__DIRECTIONS FOR THIS TASK__
Could you report every line from the entries that includes the word "minimize"?

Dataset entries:
--------------------

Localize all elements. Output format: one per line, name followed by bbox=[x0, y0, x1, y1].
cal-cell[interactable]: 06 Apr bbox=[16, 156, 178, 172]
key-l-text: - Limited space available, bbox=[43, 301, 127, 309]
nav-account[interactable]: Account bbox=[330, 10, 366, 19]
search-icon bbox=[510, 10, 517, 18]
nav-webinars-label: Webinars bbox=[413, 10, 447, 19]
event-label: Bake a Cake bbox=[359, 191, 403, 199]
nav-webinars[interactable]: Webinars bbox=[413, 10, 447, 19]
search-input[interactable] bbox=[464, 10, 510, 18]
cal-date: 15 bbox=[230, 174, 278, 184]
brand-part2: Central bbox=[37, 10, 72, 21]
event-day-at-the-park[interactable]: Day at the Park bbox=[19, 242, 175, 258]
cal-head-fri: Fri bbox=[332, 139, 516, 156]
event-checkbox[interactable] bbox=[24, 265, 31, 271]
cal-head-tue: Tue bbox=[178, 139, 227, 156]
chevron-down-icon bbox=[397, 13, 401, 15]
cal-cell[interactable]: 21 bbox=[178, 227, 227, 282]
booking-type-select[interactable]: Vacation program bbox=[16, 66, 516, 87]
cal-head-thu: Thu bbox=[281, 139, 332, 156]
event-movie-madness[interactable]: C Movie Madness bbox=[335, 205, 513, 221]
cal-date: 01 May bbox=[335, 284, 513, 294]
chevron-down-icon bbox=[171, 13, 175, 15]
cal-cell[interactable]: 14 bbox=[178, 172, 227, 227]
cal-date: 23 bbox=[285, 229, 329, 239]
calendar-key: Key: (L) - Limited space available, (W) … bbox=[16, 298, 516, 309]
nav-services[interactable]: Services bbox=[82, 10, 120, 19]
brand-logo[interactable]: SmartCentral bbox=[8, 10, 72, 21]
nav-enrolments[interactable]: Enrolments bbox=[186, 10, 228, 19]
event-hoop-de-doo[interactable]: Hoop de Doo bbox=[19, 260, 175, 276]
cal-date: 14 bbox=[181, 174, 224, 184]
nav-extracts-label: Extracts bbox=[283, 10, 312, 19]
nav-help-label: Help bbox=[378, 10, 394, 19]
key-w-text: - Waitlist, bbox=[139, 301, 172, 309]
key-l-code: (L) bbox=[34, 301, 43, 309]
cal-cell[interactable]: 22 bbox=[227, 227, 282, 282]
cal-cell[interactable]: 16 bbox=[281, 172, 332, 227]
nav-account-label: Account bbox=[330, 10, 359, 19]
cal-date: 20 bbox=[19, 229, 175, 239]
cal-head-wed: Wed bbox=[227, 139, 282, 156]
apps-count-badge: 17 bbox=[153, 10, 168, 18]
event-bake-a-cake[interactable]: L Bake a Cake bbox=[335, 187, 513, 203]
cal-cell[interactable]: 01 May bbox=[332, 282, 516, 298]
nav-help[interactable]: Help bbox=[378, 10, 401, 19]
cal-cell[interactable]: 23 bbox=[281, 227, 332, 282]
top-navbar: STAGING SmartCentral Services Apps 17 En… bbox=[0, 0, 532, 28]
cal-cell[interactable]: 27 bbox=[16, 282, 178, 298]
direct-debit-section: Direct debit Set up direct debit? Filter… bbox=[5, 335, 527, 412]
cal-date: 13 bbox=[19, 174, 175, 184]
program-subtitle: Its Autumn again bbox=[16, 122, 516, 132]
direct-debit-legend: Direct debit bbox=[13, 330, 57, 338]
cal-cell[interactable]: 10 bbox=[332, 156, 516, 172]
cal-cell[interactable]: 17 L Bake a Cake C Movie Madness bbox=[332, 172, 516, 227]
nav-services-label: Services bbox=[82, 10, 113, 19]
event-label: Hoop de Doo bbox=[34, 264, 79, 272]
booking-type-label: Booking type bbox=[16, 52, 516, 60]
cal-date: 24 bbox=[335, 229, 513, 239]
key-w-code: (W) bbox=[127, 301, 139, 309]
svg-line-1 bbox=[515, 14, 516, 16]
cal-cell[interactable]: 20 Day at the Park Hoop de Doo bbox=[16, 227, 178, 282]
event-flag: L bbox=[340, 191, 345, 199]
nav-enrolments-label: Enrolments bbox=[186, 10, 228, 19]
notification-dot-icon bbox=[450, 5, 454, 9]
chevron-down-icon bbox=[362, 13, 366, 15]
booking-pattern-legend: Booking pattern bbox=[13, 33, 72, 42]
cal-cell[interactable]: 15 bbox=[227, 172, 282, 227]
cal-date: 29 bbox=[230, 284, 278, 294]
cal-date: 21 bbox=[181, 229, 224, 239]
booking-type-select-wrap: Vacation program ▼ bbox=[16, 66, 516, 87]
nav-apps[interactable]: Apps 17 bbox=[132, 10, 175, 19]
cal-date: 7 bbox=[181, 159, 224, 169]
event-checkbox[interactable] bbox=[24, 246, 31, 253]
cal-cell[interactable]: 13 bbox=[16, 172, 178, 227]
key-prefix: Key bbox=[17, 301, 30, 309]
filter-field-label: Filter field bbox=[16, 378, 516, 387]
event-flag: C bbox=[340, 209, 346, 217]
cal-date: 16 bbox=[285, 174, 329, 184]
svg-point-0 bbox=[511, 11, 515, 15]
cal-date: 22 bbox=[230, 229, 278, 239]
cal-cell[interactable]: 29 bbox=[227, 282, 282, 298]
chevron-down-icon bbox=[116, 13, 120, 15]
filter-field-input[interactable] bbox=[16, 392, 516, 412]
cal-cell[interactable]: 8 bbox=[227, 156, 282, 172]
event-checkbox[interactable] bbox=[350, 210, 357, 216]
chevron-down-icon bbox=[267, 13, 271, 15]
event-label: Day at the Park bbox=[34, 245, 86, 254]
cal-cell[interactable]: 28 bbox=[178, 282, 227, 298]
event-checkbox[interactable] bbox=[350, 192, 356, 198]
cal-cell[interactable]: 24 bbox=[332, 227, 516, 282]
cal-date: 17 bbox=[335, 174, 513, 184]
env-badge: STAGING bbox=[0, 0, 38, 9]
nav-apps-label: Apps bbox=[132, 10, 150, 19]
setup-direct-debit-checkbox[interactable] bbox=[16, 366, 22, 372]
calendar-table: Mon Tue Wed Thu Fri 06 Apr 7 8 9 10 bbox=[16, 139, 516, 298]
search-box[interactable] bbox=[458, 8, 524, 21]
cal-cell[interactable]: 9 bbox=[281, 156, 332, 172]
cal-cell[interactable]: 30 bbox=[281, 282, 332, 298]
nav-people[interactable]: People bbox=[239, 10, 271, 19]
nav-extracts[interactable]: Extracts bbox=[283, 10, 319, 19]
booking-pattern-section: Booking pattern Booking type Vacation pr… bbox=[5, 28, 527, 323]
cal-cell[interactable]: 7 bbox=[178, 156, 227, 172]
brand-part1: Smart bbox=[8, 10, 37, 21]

--------------------

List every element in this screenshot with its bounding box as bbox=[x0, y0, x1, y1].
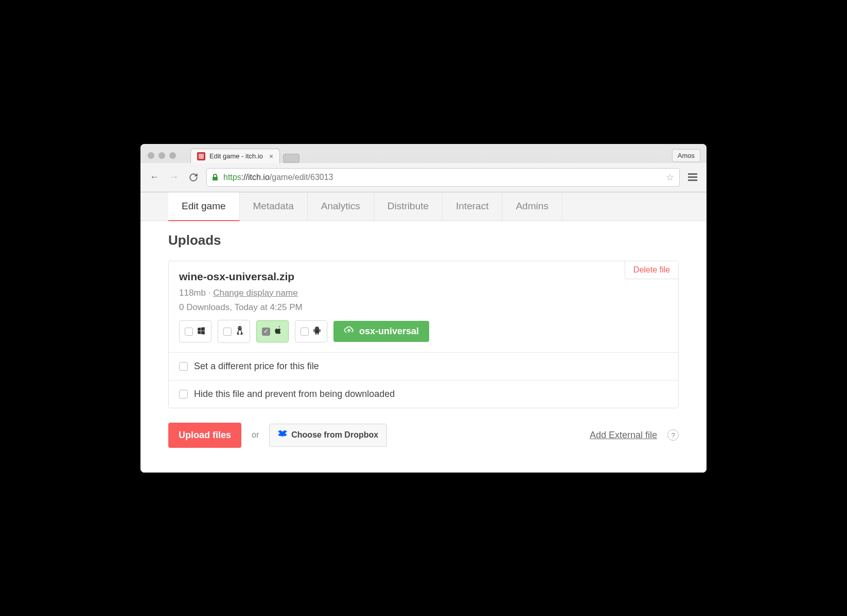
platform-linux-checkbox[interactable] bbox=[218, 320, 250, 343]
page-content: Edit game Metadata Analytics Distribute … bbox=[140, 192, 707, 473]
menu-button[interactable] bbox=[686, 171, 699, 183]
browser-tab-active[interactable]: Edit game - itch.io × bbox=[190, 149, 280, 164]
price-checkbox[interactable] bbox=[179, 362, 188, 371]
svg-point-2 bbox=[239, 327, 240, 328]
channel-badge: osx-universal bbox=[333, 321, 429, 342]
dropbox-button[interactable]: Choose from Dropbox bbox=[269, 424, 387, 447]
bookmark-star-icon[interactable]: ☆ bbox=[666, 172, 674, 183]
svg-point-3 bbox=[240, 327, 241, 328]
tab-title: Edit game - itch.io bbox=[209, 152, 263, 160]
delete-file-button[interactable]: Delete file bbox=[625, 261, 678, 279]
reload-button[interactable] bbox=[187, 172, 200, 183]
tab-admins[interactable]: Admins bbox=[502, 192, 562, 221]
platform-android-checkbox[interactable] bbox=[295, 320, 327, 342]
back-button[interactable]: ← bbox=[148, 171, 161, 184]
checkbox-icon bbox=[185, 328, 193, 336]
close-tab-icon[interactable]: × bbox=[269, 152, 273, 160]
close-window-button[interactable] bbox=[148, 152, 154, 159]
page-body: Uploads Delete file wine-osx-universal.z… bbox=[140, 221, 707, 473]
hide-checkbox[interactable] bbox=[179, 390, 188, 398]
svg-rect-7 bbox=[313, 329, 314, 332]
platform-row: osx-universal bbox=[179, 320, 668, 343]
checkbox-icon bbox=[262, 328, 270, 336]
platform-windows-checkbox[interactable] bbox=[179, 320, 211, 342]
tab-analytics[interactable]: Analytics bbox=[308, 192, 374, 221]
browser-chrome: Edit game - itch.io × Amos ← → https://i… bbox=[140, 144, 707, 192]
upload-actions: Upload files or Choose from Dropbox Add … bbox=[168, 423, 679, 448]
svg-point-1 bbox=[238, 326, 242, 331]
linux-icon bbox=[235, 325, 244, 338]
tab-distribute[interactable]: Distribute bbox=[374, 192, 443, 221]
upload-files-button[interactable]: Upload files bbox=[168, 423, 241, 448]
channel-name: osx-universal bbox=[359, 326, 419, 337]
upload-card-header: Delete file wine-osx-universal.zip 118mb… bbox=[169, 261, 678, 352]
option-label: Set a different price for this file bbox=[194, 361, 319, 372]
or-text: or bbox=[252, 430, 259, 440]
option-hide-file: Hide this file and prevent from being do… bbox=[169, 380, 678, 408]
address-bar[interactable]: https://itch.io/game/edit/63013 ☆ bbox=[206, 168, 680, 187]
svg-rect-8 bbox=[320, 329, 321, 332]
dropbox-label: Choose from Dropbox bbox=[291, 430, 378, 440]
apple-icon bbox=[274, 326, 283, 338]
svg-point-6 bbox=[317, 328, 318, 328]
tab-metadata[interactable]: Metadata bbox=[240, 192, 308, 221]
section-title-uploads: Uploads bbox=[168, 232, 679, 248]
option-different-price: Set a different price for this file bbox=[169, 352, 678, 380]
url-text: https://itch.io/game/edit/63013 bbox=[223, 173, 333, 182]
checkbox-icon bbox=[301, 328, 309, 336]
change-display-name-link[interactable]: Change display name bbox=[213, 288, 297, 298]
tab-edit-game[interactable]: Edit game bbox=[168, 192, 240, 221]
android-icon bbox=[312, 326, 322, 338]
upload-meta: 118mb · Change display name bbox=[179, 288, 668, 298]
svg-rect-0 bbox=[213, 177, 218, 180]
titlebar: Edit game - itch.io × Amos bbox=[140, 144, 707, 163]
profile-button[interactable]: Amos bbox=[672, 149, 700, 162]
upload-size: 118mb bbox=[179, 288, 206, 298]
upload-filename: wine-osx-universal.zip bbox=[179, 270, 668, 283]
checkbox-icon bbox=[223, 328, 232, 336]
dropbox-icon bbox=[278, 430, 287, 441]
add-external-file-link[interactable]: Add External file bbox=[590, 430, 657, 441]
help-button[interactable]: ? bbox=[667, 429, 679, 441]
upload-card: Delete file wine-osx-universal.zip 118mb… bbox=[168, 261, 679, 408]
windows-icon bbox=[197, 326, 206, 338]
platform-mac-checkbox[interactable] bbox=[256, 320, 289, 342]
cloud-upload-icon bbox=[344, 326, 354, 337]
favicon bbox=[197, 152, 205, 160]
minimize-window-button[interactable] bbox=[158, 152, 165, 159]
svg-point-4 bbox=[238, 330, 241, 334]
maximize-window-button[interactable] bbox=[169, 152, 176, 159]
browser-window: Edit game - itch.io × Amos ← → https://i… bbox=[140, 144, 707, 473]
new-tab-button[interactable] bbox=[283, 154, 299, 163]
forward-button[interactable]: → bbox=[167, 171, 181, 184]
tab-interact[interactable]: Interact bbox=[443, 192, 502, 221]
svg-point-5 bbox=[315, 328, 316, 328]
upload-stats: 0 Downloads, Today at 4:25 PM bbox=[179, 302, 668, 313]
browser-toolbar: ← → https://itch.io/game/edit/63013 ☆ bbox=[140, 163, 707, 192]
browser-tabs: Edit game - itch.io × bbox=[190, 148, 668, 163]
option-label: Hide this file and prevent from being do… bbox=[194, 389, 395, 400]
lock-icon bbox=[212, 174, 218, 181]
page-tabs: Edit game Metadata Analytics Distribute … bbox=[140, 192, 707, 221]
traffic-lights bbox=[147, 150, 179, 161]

--------------------

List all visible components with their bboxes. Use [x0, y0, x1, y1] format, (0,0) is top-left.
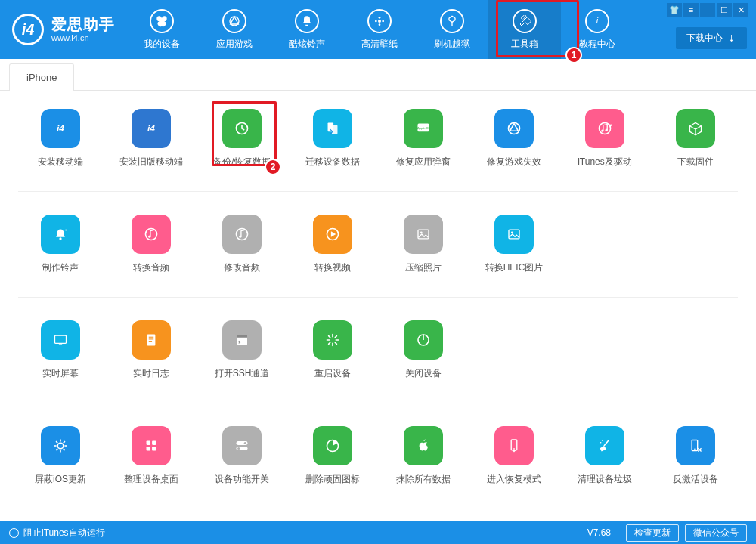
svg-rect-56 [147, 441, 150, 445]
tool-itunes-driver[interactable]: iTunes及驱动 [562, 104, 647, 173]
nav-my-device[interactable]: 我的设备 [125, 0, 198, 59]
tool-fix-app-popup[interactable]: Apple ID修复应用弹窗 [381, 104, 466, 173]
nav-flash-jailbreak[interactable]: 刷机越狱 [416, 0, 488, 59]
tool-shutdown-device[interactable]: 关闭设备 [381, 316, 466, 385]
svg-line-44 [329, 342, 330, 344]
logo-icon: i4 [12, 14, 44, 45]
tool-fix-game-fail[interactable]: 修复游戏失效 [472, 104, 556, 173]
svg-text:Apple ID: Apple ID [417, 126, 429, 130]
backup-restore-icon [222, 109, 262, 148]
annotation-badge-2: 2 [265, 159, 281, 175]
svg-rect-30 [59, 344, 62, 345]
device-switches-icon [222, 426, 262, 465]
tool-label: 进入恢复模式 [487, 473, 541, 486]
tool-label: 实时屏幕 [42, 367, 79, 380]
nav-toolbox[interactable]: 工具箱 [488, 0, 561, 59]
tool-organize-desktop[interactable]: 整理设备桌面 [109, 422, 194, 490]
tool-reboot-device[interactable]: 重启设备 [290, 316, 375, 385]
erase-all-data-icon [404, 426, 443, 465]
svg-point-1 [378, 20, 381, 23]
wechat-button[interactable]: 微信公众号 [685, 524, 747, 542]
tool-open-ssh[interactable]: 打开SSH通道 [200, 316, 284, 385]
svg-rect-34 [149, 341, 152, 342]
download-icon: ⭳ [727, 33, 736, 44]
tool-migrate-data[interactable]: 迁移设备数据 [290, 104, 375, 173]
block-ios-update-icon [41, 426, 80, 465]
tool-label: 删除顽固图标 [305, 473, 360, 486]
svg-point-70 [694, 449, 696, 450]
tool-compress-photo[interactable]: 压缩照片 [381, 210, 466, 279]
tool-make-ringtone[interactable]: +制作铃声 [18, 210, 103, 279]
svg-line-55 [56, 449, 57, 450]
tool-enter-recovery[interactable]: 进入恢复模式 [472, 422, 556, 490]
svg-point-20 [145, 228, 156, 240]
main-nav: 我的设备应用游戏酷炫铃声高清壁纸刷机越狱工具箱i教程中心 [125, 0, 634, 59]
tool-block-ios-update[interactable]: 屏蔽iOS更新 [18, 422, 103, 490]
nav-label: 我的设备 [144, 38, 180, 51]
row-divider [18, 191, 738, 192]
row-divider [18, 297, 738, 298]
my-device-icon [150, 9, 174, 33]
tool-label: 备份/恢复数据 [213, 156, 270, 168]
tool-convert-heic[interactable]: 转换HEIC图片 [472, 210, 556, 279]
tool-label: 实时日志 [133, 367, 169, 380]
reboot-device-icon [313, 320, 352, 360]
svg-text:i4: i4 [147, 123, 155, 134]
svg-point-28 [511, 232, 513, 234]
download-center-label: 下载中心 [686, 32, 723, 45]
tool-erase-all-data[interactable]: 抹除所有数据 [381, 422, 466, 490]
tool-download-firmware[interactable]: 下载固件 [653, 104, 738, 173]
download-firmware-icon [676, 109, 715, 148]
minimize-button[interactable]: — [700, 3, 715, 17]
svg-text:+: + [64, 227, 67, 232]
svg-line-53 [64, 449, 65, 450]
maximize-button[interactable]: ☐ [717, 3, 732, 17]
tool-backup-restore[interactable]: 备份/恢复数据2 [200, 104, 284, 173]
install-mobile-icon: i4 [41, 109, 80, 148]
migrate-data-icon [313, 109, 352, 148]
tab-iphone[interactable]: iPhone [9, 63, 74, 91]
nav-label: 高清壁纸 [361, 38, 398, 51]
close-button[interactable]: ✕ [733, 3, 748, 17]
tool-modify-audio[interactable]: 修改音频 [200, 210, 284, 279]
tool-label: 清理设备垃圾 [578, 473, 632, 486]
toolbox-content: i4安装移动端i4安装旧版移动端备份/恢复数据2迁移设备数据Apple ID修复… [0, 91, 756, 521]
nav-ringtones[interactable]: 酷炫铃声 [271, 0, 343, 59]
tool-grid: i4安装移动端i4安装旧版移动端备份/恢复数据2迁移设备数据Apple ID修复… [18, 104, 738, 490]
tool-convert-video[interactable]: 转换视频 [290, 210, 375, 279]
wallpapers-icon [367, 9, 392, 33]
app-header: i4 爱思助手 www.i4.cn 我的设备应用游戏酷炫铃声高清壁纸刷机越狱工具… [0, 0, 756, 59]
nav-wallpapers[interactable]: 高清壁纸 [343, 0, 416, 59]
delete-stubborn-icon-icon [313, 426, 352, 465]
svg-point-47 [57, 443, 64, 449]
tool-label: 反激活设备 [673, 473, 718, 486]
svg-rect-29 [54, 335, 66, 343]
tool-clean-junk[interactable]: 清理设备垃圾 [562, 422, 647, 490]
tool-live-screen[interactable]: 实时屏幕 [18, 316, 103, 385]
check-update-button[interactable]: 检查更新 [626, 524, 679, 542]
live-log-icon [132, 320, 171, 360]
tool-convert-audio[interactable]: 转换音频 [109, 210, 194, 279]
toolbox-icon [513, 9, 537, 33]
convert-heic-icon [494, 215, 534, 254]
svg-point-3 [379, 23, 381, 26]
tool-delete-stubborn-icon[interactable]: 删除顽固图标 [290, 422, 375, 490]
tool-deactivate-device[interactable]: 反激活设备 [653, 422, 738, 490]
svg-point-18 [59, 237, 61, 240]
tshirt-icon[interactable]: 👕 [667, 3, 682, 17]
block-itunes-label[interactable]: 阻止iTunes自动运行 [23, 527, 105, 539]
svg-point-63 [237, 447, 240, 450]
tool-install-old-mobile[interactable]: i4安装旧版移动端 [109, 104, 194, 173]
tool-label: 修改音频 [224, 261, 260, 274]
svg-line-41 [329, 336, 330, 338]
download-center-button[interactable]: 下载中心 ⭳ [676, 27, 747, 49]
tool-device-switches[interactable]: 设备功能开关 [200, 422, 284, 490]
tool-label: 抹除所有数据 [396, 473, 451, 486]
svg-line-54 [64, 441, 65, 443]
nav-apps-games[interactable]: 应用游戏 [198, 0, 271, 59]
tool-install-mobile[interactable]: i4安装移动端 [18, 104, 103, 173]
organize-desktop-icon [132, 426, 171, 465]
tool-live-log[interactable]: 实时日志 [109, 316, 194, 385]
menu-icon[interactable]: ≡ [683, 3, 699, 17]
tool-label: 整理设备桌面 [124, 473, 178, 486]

--------------------

__WRITTEN ANSWER__
minimize-window-button[interactable] bbox=[158, 152, 165, 159]
minimize-button[interactable]: — [700, 3, 715, 17]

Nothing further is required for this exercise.